После этого разговора все немного перекусили бутербродами и заварили чай в большом белом чайнике с голубыми цветами. План атаки готовил Садовский, он и рассказал о деталях.

— Чтобы было понятно: я на территории этой базы десять лет учился в школе. Когда‑то это была наша советская воинская часть. Отсюда поехал поступать в училище. Отец этой части всю жизнь отдал и умер здесь же. Не вынес позора, когда нас отсюда ссаными тряпками в чистое поле под Волгоградом выгнали. В этот день наш вечно пьяный клоун‑президент, еле стоя на ногах, дирижировал немецким оркестром здесь в Берлине. Так что у меня свои счеты.

— Но американцы, которые сейчас здесь, не виноваты, — тихо произнесла Маша.

— Они нас выгнали, чтобы самим здесь разместиться. Если ты ставишь вокруг мой страны ракеты, нацеленные на мой дом, то будь готов за это ответить. Я ту капитуляцию не подписывал. А здесь – солдаты. На войне как на войне, — ответил Садовский. — Мы атакуем прямо по центру, — он разложил на столе карту объекта и показал карандашом, где все будет происходить.

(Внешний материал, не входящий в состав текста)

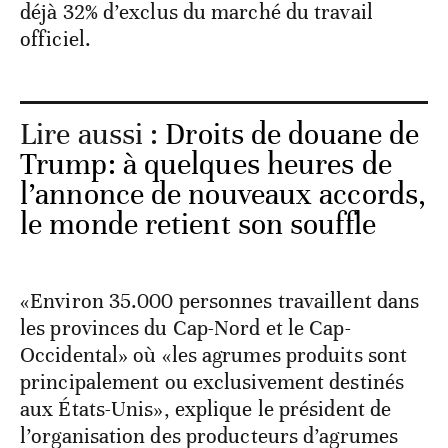
déjà 32% d’exclus du marché du travail
officiel.
Lire aussi :
Droits de douane de
Trump: à quelques heures de
l’annonce de nouveaux accords,
le monde retient son souffle
«Environ 35.000 personnes travaillent dans
les provinces du Cap-Nord et le Cap-
Occidental» où «les agrumes produits sont
principalement ou exclusivement destinés
aux États-Unis», explique le président de
l’organisation des producteurs d’agrumes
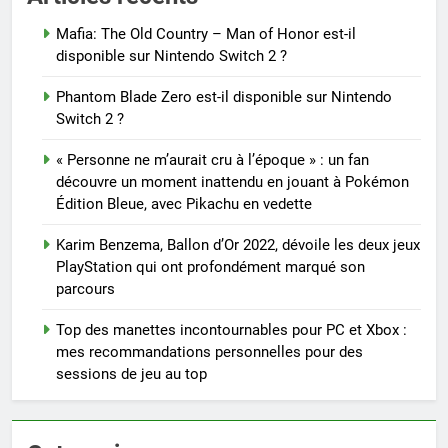
Mafia: The Old Country – Man of Honor est-il
disponible sur Nintendo Switch 2 ?
Phantom Blade Zero est-il disponible sur Nintendo
Switch 2 ?
« Personne ne m’aurait cru à l’époque » : un fan
découvre un moment inattendu en jouant à Pokémon
Édition Bleue, avec Pikachu en vedette
Karim Benzema, Ballon d’Or 2022, dévoile les deux jeux
PlayStation qui ont profondément marqué son
parcours
Top des manettes incontournables pour PC et Xbox :
mes recommandations personnelles pour des
sessions de jeu au top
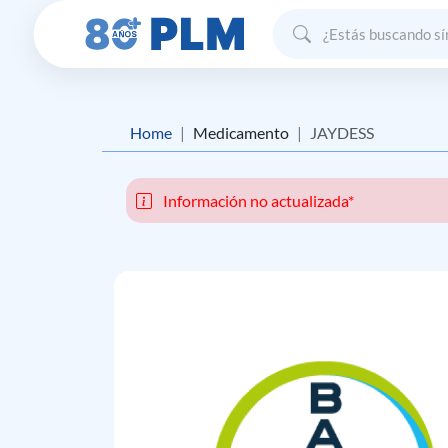
Home
Medicamento
JAYDESS
Información no actualizada*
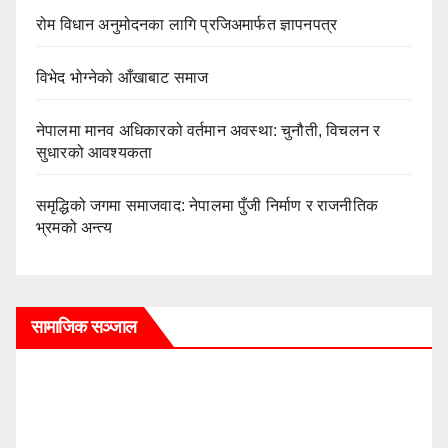
रोम विधान अनुमोदनका लागि प्रजिअमार्फत ज्ञापनपत्र
विभेद भोग्नेको आँखाबाट समाज
नेपालमा मानव अधिकारको वर्तमान अवस्था: चुनौती, विचलन र
सुधारको आवश्यकता
समृद्धिको जगमा समाजवाद: नेपालमा पुँजी निर्माण र राजनीतिक
भ्रमको अन्त्य
सामाजिक सञ्जाल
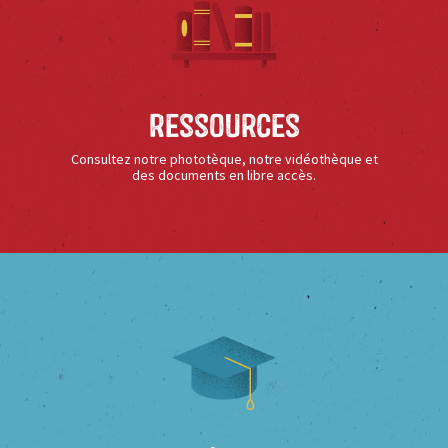
Ressources
Consultez notre phototèque, notre vidéothèque et
des documents en libre accès.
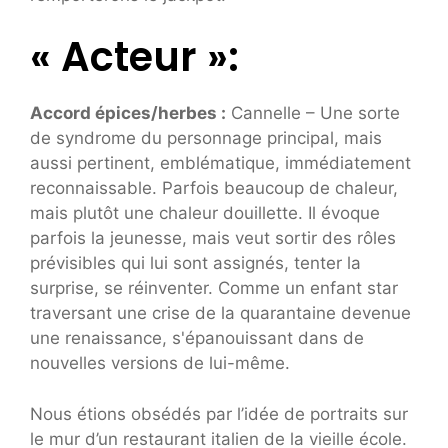
« Acteur »:
Accord épices/herbes :
Cannelle – Une sorte
de syndrome du personnage principal, mais
aussi pertinent, emblématique, immédiatement
reconnaissable. Parfois beaucoup de chaleur,
mais plutôt une chaleur douillette. Il évoque
parfois la jeunesse, mais veut sortir des rôles
prévisibles qui lui sont assignés, tenter la
surprise, se réinventer. Comme un enfant star
traversant une crise de la quarantaine devenue
une renaissance, s'épanouissant dans de
nouvelles versions de lui-même.
Nous étions obsédés par l’idée de portraits sur
le mur d’un restaurant italien de la vieille école.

— Замечательный у тебя план! У них там бетонный забор, блоки поперек дороги, КПП с двумя ДОТами по бокам. Все простреливается, — не удержался от замечаний  Калган.

— Не перебивай, — попросил Влад. — Замечания потом. Вот здесь у КПП мы ставим грузовик со взрывчаткой. Сами укрываемся вот за этой насыпью. После взрыва там ни КПП, ни забора не останется. ДОТы у них, естественно, не в боевой готовности. Их еще мы строили и тоже только для начальства, — Садовский поморщился, вспомнив что‑то неприятное. — Дальше сразу прорываемся к бывшему штабу. Захватываем его и держимся, сколько сможем.

— Так себе план, я бы сказал, — рассмеялся Калган.

— Но нам же нужна лаборатория. Зачем нам штаб? — поддержал его Иван.

— Потому что нас так учили: главное взять штаб, — продолжал шутить Калган, — и поднять флаг Веселого Роджера.

— Наша задача не прорваться в лабораторию, — серьезно ответил Садовский.

— А какая тогда?

— Отвлечь внимание и вызывать огонь на себя.

— Нас же за пять секунд перестреляют как куропаток, — возразил Калган, перестав смеяться.

— Тебя Родина готовила столько лет и кучу денег потратила не за тем, чтобы тебя за пять секунд как куропатку пристрелили, — сухо ответил Влад.

— Ладно, ты о себе думай, — огрызнулся Калган. — А что с лабораторией?

— Когда мы здесь их всех у штаба соберем, Иван сможет проникнуть в лабораторию. Там охраны мало, будет хороший шанс прорваться.

— А как же он туда попадет? Через всю часть? Даже если учесть, что большинство будет нами заниматься.

— Я помню, что он на вертолете отлично летает, — улыбнулся Владислав. — Есть у меня для него подарок. Достался по случаю. Такого, как тогда в Испании, я не нашел, а вот маленький Robinson R-22 нас ждет. Справишься?